The proceedings had before the subcommittee on Narcotics pertaining to the legislative history of the section and the purpose of the amendment is related.
 It should be here noted that the car there was driven to a certain place for the purpose of obtaining heroin, in aid of the transaction, and the occupant was returning to the car with it, with the "intention" to use the car to transport the heroin. Here, we have no evidence that Maldonado intended to use the car in aid of any transportation of the narcotic. The intent is and should be one of the determining factors in this respect. [2a] We here have, in effect, a finding of the trial court that Maldonado had no such intent when he drove his car only 6 blocks from his home and then rode with the informer nearly 3 miles thereafter to the cache. At least there was sufficient evidence to create an inference which would support the court's finding that the automobile did not facilitate such sale or transportation within the forfeiture statute.

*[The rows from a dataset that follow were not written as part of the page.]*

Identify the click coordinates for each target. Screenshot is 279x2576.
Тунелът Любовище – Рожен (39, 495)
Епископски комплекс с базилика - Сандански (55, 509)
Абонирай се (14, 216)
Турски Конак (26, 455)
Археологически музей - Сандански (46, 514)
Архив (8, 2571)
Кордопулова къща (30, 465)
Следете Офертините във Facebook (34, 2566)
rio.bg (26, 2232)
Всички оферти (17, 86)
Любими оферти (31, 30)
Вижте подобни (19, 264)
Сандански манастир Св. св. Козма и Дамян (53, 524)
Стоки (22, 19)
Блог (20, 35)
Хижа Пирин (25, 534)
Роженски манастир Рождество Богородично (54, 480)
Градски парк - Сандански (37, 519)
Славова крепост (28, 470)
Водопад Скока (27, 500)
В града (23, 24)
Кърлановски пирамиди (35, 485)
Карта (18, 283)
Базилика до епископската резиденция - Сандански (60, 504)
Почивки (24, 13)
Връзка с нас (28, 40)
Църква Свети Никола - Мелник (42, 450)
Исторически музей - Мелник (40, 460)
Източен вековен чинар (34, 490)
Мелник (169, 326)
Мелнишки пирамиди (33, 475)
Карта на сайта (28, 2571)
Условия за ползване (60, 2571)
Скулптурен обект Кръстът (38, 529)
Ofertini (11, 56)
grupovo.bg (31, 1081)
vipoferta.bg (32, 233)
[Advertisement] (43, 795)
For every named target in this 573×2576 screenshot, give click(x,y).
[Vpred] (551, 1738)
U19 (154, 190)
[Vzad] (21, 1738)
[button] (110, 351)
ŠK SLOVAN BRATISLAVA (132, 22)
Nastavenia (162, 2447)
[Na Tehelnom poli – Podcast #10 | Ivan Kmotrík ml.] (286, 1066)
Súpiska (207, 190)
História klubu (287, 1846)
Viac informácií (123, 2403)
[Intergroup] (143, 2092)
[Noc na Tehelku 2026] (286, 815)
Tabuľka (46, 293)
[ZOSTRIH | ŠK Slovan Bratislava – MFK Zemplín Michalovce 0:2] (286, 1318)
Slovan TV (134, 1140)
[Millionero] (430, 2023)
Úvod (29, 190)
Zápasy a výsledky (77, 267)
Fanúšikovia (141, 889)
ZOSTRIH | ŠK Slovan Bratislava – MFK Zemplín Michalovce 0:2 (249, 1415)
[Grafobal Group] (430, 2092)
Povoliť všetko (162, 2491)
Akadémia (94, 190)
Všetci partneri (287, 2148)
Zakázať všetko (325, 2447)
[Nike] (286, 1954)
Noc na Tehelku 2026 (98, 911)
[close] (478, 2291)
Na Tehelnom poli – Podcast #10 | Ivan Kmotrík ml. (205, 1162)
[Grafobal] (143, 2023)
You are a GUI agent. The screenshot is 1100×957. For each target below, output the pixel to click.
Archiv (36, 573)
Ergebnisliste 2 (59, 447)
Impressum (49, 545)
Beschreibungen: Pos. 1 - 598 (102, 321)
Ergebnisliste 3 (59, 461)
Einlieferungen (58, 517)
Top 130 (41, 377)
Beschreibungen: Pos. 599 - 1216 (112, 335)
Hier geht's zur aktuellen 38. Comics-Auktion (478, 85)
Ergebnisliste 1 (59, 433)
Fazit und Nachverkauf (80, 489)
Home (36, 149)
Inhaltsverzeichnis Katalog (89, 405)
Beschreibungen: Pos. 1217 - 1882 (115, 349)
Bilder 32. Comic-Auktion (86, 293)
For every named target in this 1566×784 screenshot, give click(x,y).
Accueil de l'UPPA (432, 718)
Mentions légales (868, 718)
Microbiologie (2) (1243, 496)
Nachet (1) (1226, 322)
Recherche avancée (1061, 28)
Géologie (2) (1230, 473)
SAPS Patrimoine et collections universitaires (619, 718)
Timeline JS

In United States v. One 1951 Oldsmobile Sedan, 129 F. Supp. 321, where the forfeited car was used to transport buyer and seller to a point where the illegal sale was completed in the automobile itself, the district court held that these facts were sufficient to show that the car facilitated the sale. To the same effect is United States v. One 1950 Buick Sedan, 231 F.2d 219. In People v. One 1952 Mercury 2-Door Sedan, supra, 176 Cal.App.2d 220, the driver of the car drove it to a home, with the intention of obtaining possession of a supply of heroin, bought the heroin and came out and returned to the automobile and was arrested. The court held that this evidence was sufficient to show that the car was used to facilitate the unlawful possession of heroin, since he used it to aid him in obtaining the supply of heroin. In that case, it was held that it was obviously his intention to use the automobile to transport the heroin.  The question of intention to use the car to facilitate the purchase or transportation of a narcotic is usually a factual question. ( Platt v. United States, 163 F.2d 165.) [2b] If the trial court here had found in favor of the plaintiff, a different question might well arise. The finding, in effect, was to the contrary. Accordingly, the judgment should be affirmed.
Coughlin, J., and Brown (G.), J., concurred.
A petition for a rehearing was denied May 7, 1963, and appellant's petition for a hearing by the Supreme court was denied June 12, 1963.